Jenny Erpenbeck is a German writer and opera director. She won the 2015 Independent Foreign Fiction Prize for The End of Days and the 2024 International Booker Prize for Kairos.
Ellah Wakatama, OBE, Hon. FRSL, is the Editor-at-Large at Canongate Books, a senior Research Fellow at Manchester University, and Chair of the AKO Caine Prize for African Writing. She was the founding Publishing Director of the Indigo Press. A London-based editor and critic, she was on the judging panel of the 2017 International Dublin Literary Award and the 2015 Man Booker Prize. In 2016, she was a Visiting Professor & Global Intercultural Scholar at Goshen College, Indiana, and was the Guest Master for the 2016 Gabriel Garcia Marquez Foundation international journalism fellowship in Cartagena, Colombia. The former deputy editor of Granta magazine, she was the senior editor at Jonathan Cape, Random House and an assistant editor at Penguin. She is the series editor of the Kwani? Manuscript Project and the editor of the anthologies Africa39 and Safe House: Explorations in Creative Nonfiction.

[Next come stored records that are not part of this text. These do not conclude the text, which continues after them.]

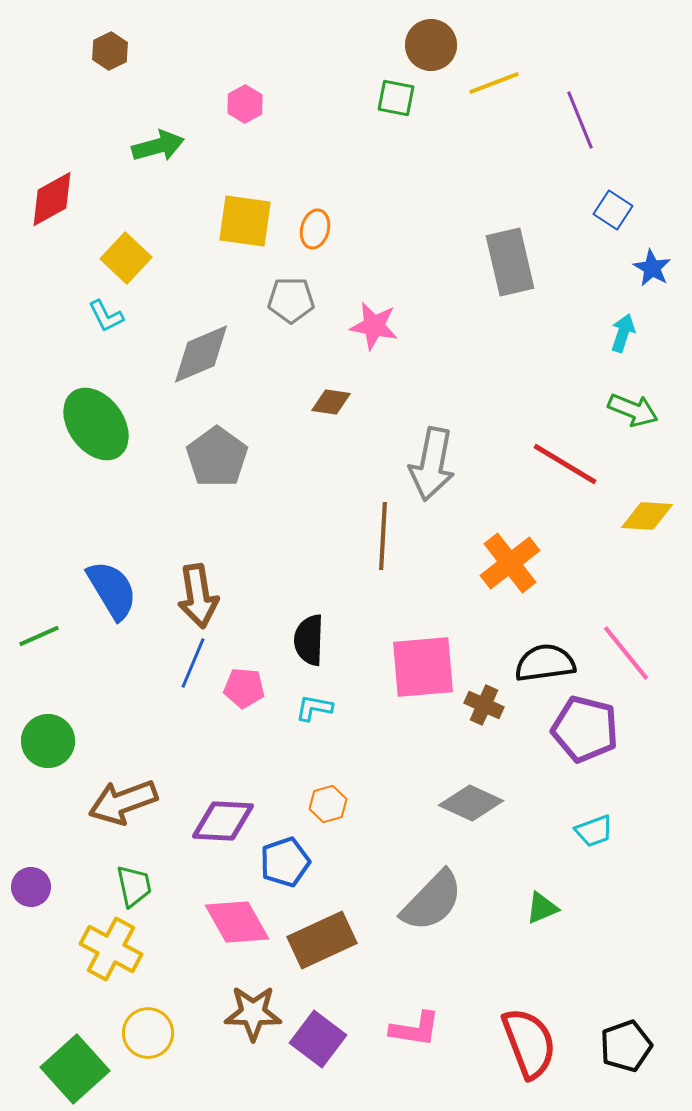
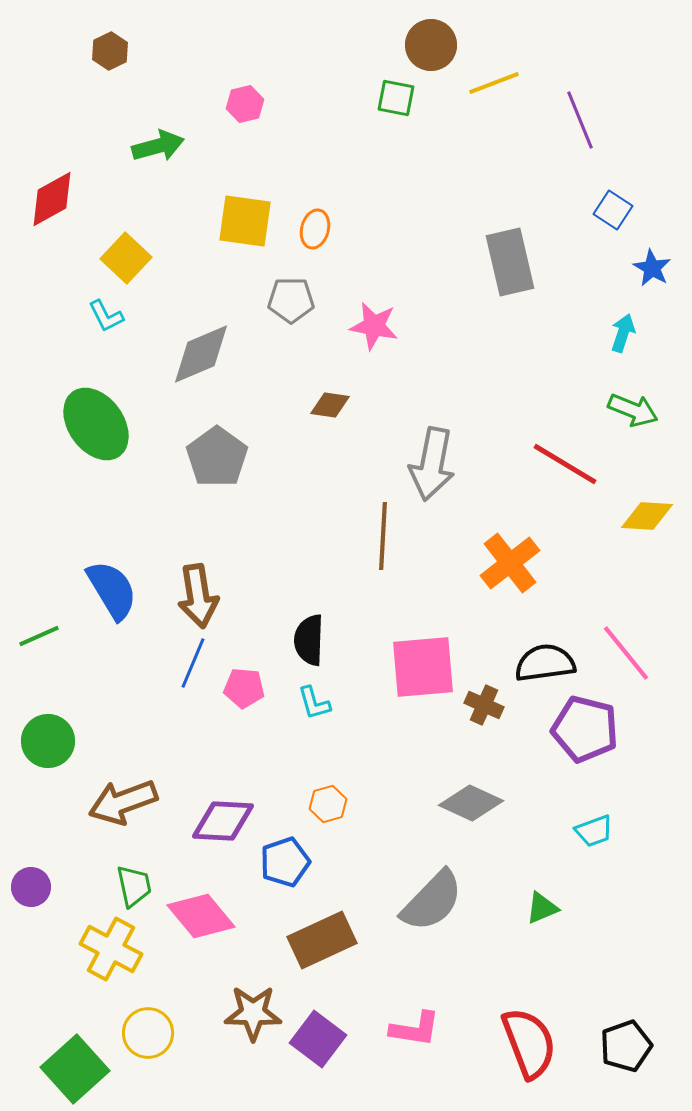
pink hexagon at (245, 104): rotated 15 degrees clockwise
brown diamond at (331, 402): moved 1 px left, 3 px down
cyan L-shape at (314, 708): moved 5 px up; rotated 117 degrees counterclockwise
pink diamond at (237, 922): moved 36 px left, 6 px up; rotated 10 degrees counterclockwise
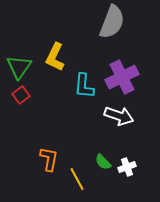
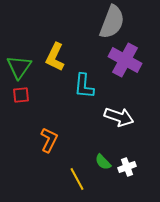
purple cross: moved 3 px right, 17 px up; rotated 36 degrees counterclockwise
red square: rotated 30 degrees clockwise
white arrow: moved 1 px down
orange L-shape: moved 19 px up; rotated 15 degrees clockwise
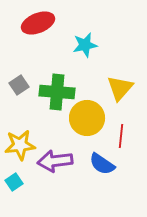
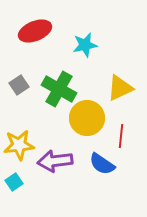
red ellipse: moved 3 px left, 8 px down
yellow triangle: rotated 24 degrees clockwise
green cross: moved 2 px right, 3 px up; rotated 24 degrees clockwise
yellow star: moved 1 px left
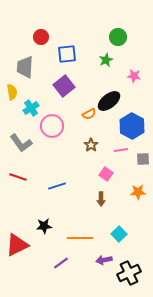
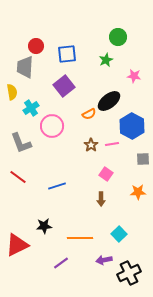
red circle: moved 5 px left, 9 px down
gray L-shape: rotated 15 degrees clockwise
pink line: moved 9 px left, 6 px up
red line: rotated 18 degrees clockwise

Michael Salu, British-born of Nigerian heritage, is a creative director, art and photography editor, designer, brand strategist, writer and illustrator.
Chinelo Okparanta is a Nigerian-American novelist and short-story writer. She was born in Port Harcourt, Nigeria, where she was raised until the age of 10, when she emigrated to the United States with her family.
Alex Clark is a British literary journalist and editor who has written for The Guardian, The Observer and The Times Literary Supplement. She also presents the programme Front Row on BBC Radio 4 and hosts the Vintage Podcast about books.
Gaby Wood, Hon. FRSL, is an English journalist, author and literary critic who has written for publications including The Observer, The Daily Telegraph, London Review of Books, Granta, and Vogue. She is the literary director of the Booker Prize Foundation, appointed in succession to Ion Trewin and having taken over the post at the conclusion of the prize for 2015.
Tom Crewe is an English novelist, best known for his 2023 debut novel, The New Life. In April 2023, Granta included Crewe on their "Best of Young British Novelists" list, an honour presented every ten years "to the twenty most significant British novelists under forty." The Observer included Crewe in their list of the ten best new novelists of 2023.